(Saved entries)
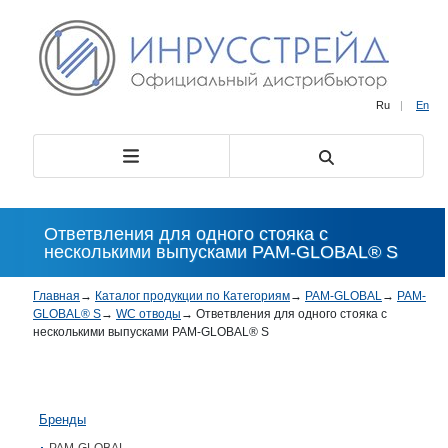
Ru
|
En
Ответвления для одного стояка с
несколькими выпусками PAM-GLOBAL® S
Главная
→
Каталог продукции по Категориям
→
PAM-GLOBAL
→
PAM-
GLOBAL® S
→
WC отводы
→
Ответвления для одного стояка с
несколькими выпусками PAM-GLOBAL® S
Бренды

* * *

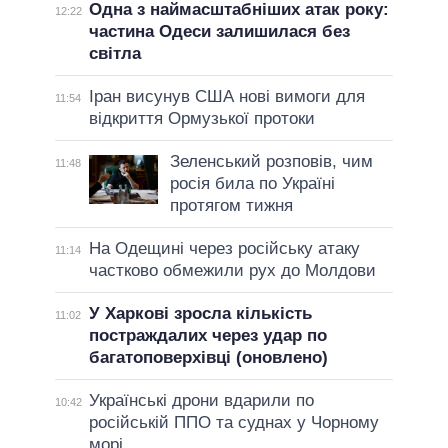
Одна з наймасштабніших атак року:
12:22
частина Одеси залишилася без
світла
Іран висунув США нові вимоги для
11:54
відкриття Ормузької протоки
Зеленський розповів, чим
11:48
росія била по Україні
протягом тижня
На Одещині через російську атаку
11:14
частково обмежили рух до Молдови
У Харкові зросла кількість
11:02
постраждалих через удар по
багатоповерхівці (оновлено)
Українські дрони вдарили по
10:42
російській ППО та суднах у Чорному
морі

Task to carry out
Where does "через" appear in the records above? Copy each line that holds it.

Response area
На Одещині через російську атаку
постраждалих через удар по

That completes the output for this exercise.